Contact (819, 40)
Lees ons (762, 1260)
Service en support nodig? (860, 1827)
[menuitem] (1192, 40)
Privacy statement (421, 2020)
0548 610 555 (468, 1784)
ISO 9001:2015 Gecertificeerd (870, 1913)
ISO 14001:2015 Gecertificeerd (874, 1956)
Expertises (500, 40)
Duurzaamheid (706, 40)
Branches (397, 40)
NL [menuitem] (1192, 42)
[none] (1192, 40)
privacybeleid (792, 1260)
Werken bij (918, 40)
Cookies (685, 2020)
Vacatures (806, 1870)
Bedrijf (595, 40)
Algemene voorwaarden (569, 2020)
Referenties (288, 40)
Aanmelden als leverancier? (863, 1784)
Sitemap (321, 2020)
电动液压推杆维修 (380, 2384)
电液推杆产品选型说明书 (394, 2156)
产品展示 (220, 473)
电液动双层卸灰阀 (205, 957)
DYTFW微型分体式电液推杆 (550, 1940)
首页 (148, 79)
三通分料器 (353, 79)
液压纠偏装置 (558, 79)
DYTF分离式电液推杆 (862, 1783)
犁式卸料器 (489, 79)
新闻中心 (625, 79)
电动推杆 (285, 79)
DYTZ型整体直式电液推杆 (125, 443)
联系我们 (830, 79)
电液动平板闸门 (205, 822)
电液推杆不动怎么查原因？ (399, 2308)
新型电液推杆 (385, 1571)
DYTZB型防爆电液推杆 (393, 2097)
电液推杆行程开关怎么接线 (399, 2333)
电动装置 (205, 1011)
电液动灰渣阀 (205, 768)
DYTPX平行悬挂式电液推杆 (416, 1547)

+--

Return all the data above once more, precisely as given.

Contact (819, 40)
Lees ons (762, 1260)
Service en support nodig? (860, 1827)
[menuitem] (1192, 40)
Privacy statement (421, 2020)
0548 610 555 (468, 1784)
ISO 9001:2015 Gecertificeerd (870, 1913)
ISO 14001:2015 Gecertificeerd (874, 1956)
Expertises (500, 40)
Duurzaamheid (706, 40)
Branches (397, 40)
NL [menuitem] (1192, 42)
[none] (1192, 40)
privacybeleid (792, 1260)
Werken bij (918, 40)
Cookies (685, 2020)
Vacatures (806, 1870)
Bedrijf (595, 40)
Algemene voorwaarden (569, 2020)
Referenties (288, 40)
Aanmelden als leverancier? (863, 1784)
Sitemap (321, 2020)
电动液压推杆维修 (380, 2384)
电液推杆产品选型说明书 (394, 2156)
产品展示 (220, 473)
电液动双层卸灰阀 (205, 957)
DYTFW微型分体式电液推杆 (550, 1940)
首页 (148, 79)
三通分料器 (353, 79)
液压纠偏装置 (558, 79)
DYTF分离式电液推杆 (862, 1783)
犁式卸料器 (489, 79)
新闻中心 (625, 79)
电动推杆 (285, 79)
DYTZ型整体直式电液推杆 (125, 443)
联系我们 (830, 79)
电液动平板闸门 (205, 822)
电液推杆不动怎么查原因？ (399, 2308)
新型电液推杆 (385, 1571)
DYTZB型防爆电液推杆 (393, 2097)
电液推杆行程开关怎么接线 (399, 2333)
电动装置 (205, 1011)
电液动灰渣阀 (205, 768)
DYTPX平行悬挂式电液推杆 (416, 1547)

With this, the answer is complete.